- Venue: Beijing National Stadium
- Dates: 14 September
- Competitors: 11 from 10 nations
- Winning time: 13.72

Medalists
- 1st place, gold medalist(s):  / April Holmes / United States
- 2nd place, silver medalist(s):  / Marie-Amelie le Fur / France
- 3rd place, bronze medalist(s):  / Wang Juan / China

= Athletics at the 2008 Summer Paralympics – Women's 100 metres T44 =

The women's 100m T44 event at the 2008 Summer Paralympics took place at the Beijing National Stadium on 14 September.
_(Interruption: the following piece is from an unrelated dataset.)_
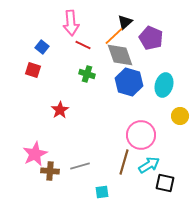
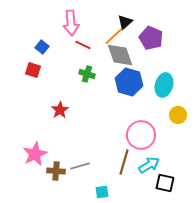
yellow circle: moved 2 px left, 1 px up
brown cross: moved 6 px right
There were two heats; the first 3 in each heat (Q) plus the 2 fastest other times (q) qualified.

==Results==

===Heats===
Competed from 10:35.

====Heat 1====

| Rank | Name | Nationality | Time | Notes |
|---|---|---|---|---|
| 1 | Katrin Green | Germany | 13.71 | Q |
| 2 | Wang Juan | China | 13.75 | Q |
| 3 | Marie-Amelie le Fur | France | 13.82 | Q |
| 4 | Maya Nakanishi | Japan | 13.93 | q |
| 5 | Kate Horan | New Zealand | 14.04 | q |
| 6 | Sarisa Marais | South Africa | 15.19 |  |

====Heat 2====

| Rank | Name | Nationality | Time | Notes |
|---|---|---|---|---|
| 1 | April Holmes | United States | 13.76 | Q |
| 2 | Astrid Hofte | Germany | 14.46 | Q |
| 3 | Andrea Scherney | Austria | 14.49 | Q |
| 4 | Stefanie Reid | Canada | 14.53 |  |
| 5 | Giuseppina Gargano | Italy | 14.68 |  |

===Final===
Competed at 17:33.

| Rank | Name | Nationality | Time | Notes |
|---|---|---|---|---|
| 1st place, gold medalist(s) | April Holmes | United States | 13.72 |  |
| 2nd place, silver medalist(s) | Marie-Amelie le Fur | France | 13.73 |  |
| 3rd place, bronze medalist(s) | Wang Juan | China | 13.73 |  |
| 4 | Katrin Green | Germany | 13.74 |  |
| 5 | Kate Horan | New Zealand | 14.01 |  |
| 6 | Maya Nakanishi | Japan | 14.24 |  |
| 7 | Astrid Hofte | Germany | 14.47 |  |
| 8 | Andrea Scherney | Austria | 14.48 |  |

Q = qualified for final by place. q = qualified by time.